Suppose we do not know the parameters of a model, but we know the dataset used to train it. We can use that dataset to train our own network, whose architecture may be different from the target network. Such a network is called a proxy network. Then we can use a white-box method on the proxy network to compute adversarial images, which may also attack the original model.
If the training set of the original model is unknown, we can feed many images into the model, collect their output labels, and use these image-label pairs to train our proxy network.
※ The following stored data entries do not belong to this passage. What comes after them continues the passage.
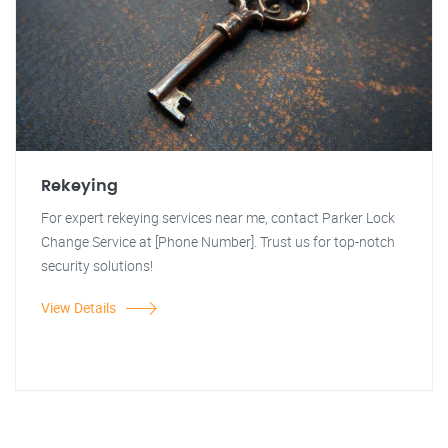
Rekeying
For expert rekeying services near me, contact Parker Lock
Change Service at [Phone Number]. Trust us for top-notch
security solutions!
View Details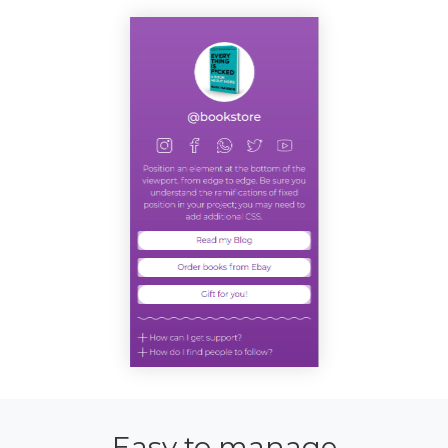
Easy to manage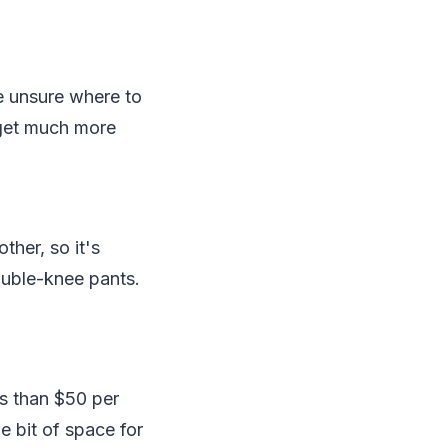
re unsure where to
t get much more
ther, so it's
ouble-knee pants.
ss than $50 per
e bit of space for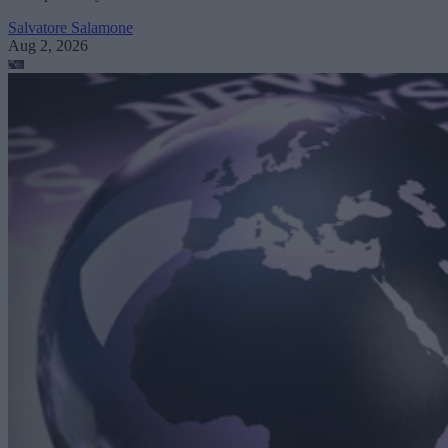
Salvatore Salamone
Aug 2, 2026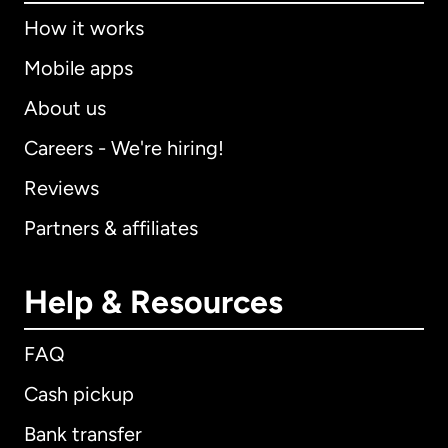
How it works
Mobile apps
About us
Careers - We're hiring!
Reviews
Partners & affiliates
Help & Resources
FAQ
Cash pickup
Bank transfer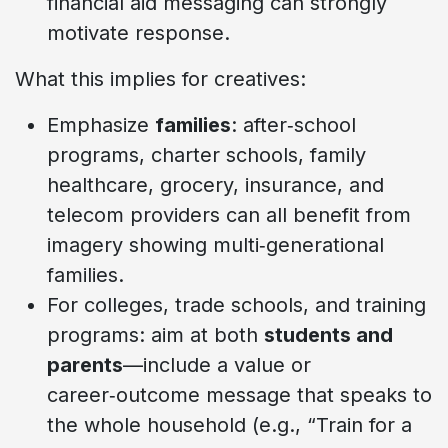
financial aid messaging can strongly
motivate response.
What this implies for creatives:
Emphasize
families
: after‑school
programs, charter schools, family
healthcare, grocery, insurance, and
telecom providers can all benefit from
imagery showing multi‑generational
families.
For colleges, trade schools, and training
programs: aim at both
students and
parents
—include a value or
career‑outcome message that speaks to
the whole household (e.g., “Train for a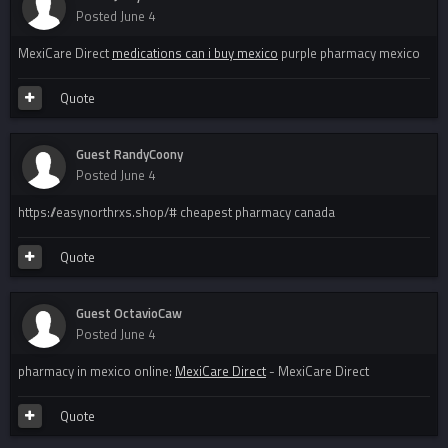
Posted
June 4
MexiCare Direct
medications can i buy mexico
purple pharmacy mexico
Quote
Guest RandyCoony
Posted
June 4
https://easynorthrxs.shop/# cheapest pharmacy canada
Quote
Guest OctavioCaw
Posted
June 4
pharmacy in mexico online:
MexiCare Direct
- MexiCare Direct
Quote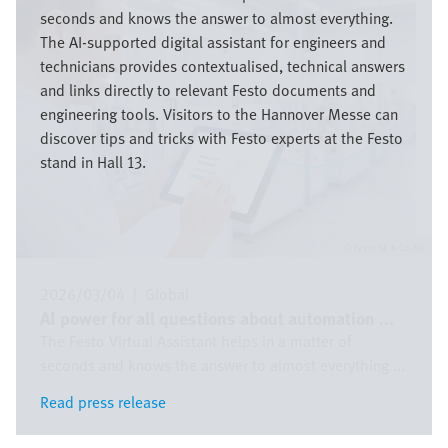
seconds and knows the answer to almost everything.
The AI-supported digital assistant for engineers and
technicians provides contextualised, technical answers
and links directly to relevant Festo documents and
engineering tools. Visitors to the Hannover Messe can
discover tips and tricks with Festo experts at the Festo
stand in Hall 13.
Festo SE & Co. KG
2026/03/04
|
Global
AI power for all questions about automation ...
The Festo Virtual Assistant helps in a matter of
seconds and knows the answer to almost everything ...
Read press release
Read press release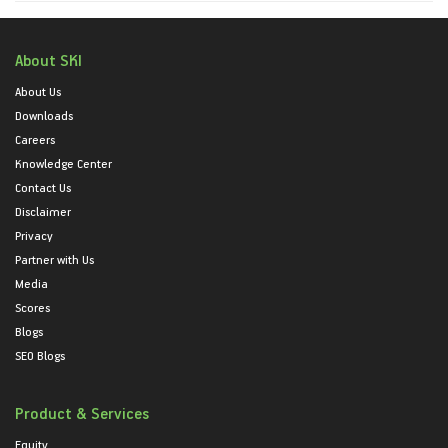
About SKI
About Us
Downloads
Careers
Knowledge Center
Contact Us
Disclaimer
Privacy
Partner with Us
Media
Scores
Blogs
SEO Blogs
Product & Services
Equity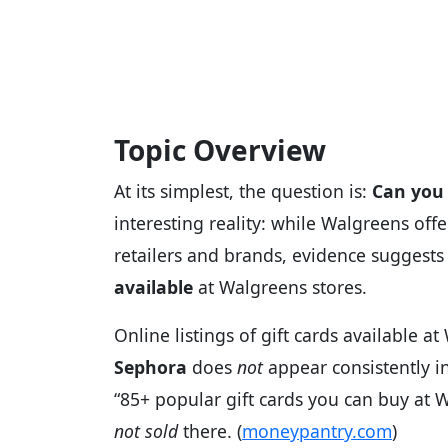
Topic Overview
At its simplest, the question is:
Can you 
interesting reality: while Walgreens off
retailers and brands, evidence suggests
available
at Walgreens stores.
Online listings of gift cards available 
Sephora
does
not
appear consistently in
“85+ popular gift cards you can buy at W
not sold
there. (
moneypantry.com
)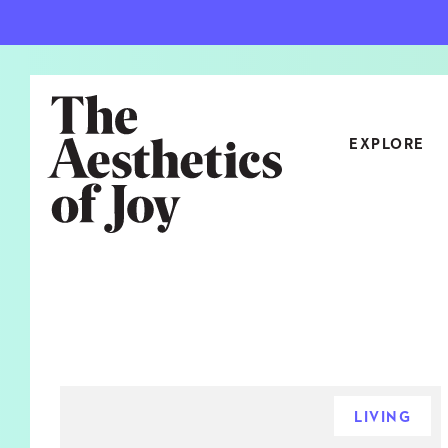
EXPLORE
CATEGORIES
ART
NEW
ARCHITECTURE
OBJE
CULTURE
RELA
FOOD & DRINK
STYL
LIVING
HOME
TRAV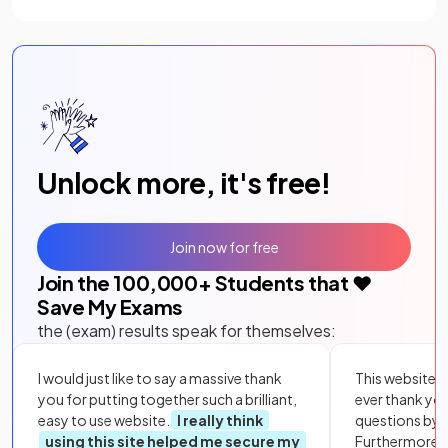
(opens in a new tab)
Unlock more, it's free!
Join now for free
Join the
100,000
+ Students that ❤️
Save My Exams
the (exam) results speak for themselves:
I would just like to say a massive thank
This website i
you for putting together such a brilliant,
ever thank yo
easy to use website.
I really think
questions by to
using this site helped me secure my
Furthermore, 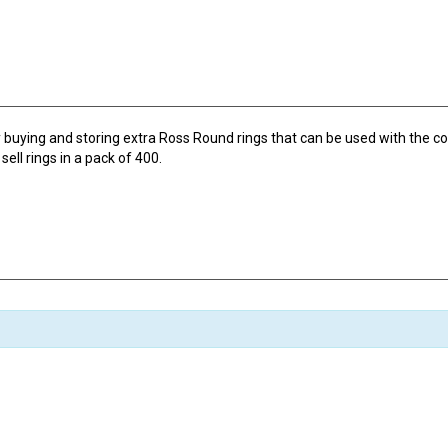
buying and storing extra Ross Round rings that can be used with the c
ell rings in a pack of 400.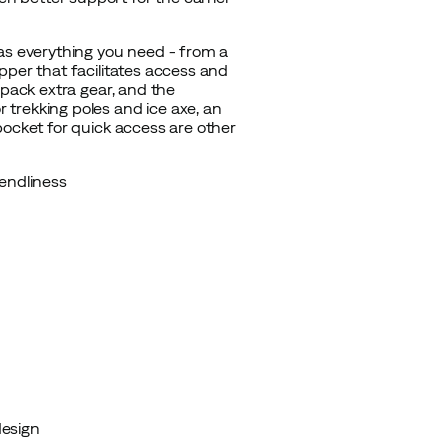
has everything you need - from a
pper that facilitates access and
 pack extra gear, and the
trekking poles and ice axe, an
pocket for quick access are other
endliness
design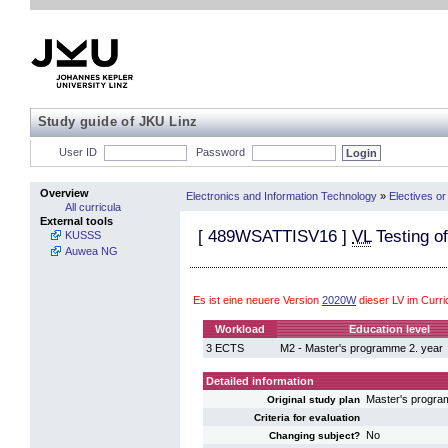
Study guide of JKU Linz
User ID
Password
Overview
Electronics and Information Technology
»
Electives or
All curricula
External tools
[
489WSATTISV16
]
VL
Testing of
KUSSS
Auwea NG
Es ist eine neuere Version
2020W
dieser LV im Curr
Workload
Education level
3 ECTS
M2 - Master's programme 2. year
Detailed information
Master's progra
Original study plan
Criteria for evaluation
No
Changing subject?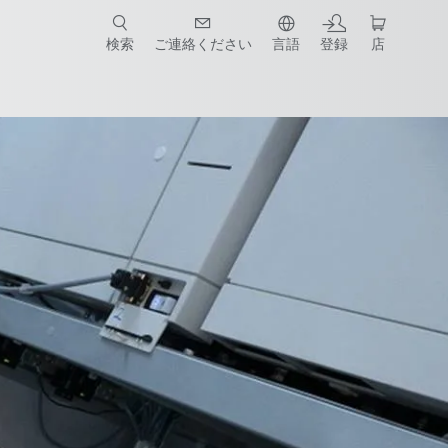
検索
ご連絡ください
言語
登録
店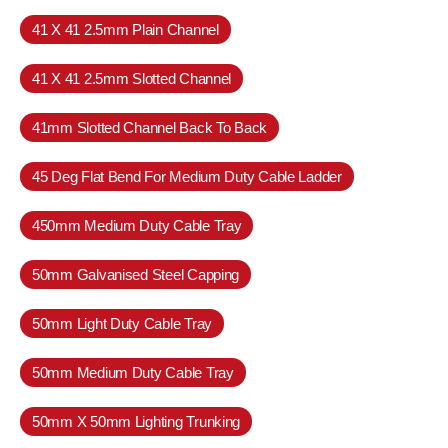
41 X 41 2.5mm Plain Channel
41 X 41 2.5mm Slotted Channel
41mm Slotted Channel Back To Back
45 Deg Flat Bend For Medium Duty Cable Ladder
450mm Medium Duty Cable Tray
50mm Galvanised Steel Capping
50mm Light Duty Cable Tray
50mm Medium Duty Cable Tray
50mm X 50mm Lighting Trunking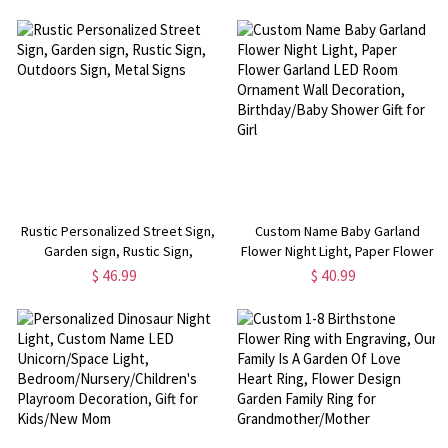
Special Day Memorial Gift
Rustic Personalized Street Sign,
Custom Name Baby Garland
Garden sign, Rustic Sign,
Flower Night Light, Paper Flower
Outdoors Sign, Metal Signs
Garland LED Room Ornament Wall
$ 46.99
$ 40.99
Decoration, Birthday/Baby
Shower Gift for Girl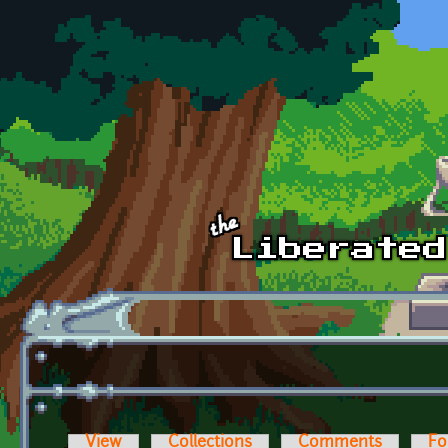
Skip to main content
View
Collections
Comments
Fo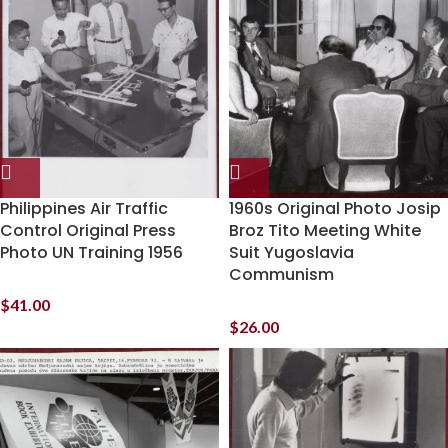
Philippines Air Traffic
1960s Original Photo Josip
Control Original Press
Broz Tito Meeting White
Photo UN Training 1956
Suit Yugoslavia
Communism
$
41.00
$
26.00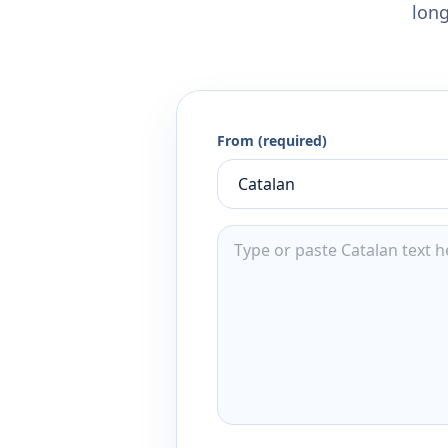
long
From (required)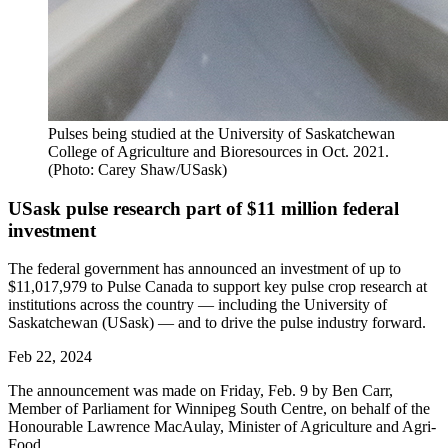
Pulses being studied at the University of Saskatchewan
College of Agriculture and Bioresources in Oct. 2021.
(Photo: Carey Shaw/USask)
USask pulse research part of $11 million federal
investment
The federal government has announced an investment of up to
$11,017,979 to Pulse Canada to support key pulse crop research at
institutions across the country — including the University of
Saskatchewan (USask) — and to drive the pulse industry forward.
Feb 22, 2024
The announcement was made on Friday, Feb. 9 by Ben Carr,
Member of Parliament for Winnipeg South Centre, on behalf of the
Honourable Lawrence MacAulay, Minister of Agriculture and Agri-
Food.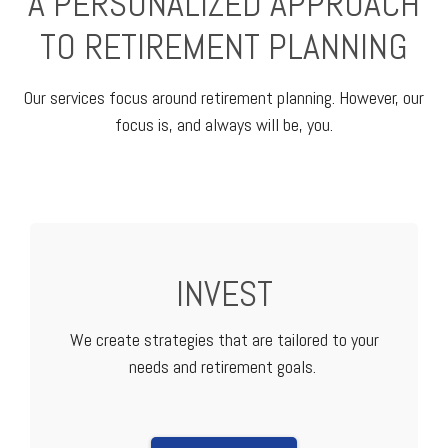
A PERSONALIZED APPROACH
TO RETIREMENT PLANNING
Our services focus around retirement planning. However, our
focus is, and always will be, you.
INVEST
We create strategies that are tailored to your
needs and retirement goals.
This can also produce an effective attack.
Black-box attacks are usually used for non-targeted attacks.
Attacks are relatively easy to implement:
- Both black-box and white-box attacks can have high success rates.
- A single-pixel change can be enough to complete an attack.
- One perturbation pattern can attack images from multiple categories.
- Attacks can be realized in the physical world, such as wearing specially designed glasses for face recognition or modifying traffic signs.
- Model backdoor: during model training, specific images are added, and their labels may still appear subjectively correct. After the model is trained on this dataset, it may classify an image incorrectly when a certain trigger appears, even if that image is not necessarily the exact image from the training set.

Defense Methods

Passive defenses:

Add a filter before the image enters the model. This filter may be a very simple preprocessing operation.
- For example, smoothing or blurring can greatly reduce attacks, because adversarial signals in attacked images are highly specific. Once the image is blurred, the attack signal is affected.
- Compress and then decompress the image.
- Other similar preprocessing operations.
Filters can also be broken. A filter can be regarded as a hidden layer of the model. If the attacker knows the exact filtering method, the same filter can be included when generating the attacked image, producing a corresponding adversarial example.
A related defense is to use randomized filters.

Active defenses:

Train a model that is difficult to attack from the beginning, namely adversarial training, so that the model becomes more robust.
The main idea is: for a training set $(X,y)$, first train the model, then use a white-box attack to obtain attacked images $X'$. Assign correct labels to the attacked images to obtain $(X',y)$, then merge the two datasets into $(X+X',y)$ and retrain the model. This process can be repeated multiple times.
This idea can also be viewed as a form of data augmentation.
The computation is very expensive.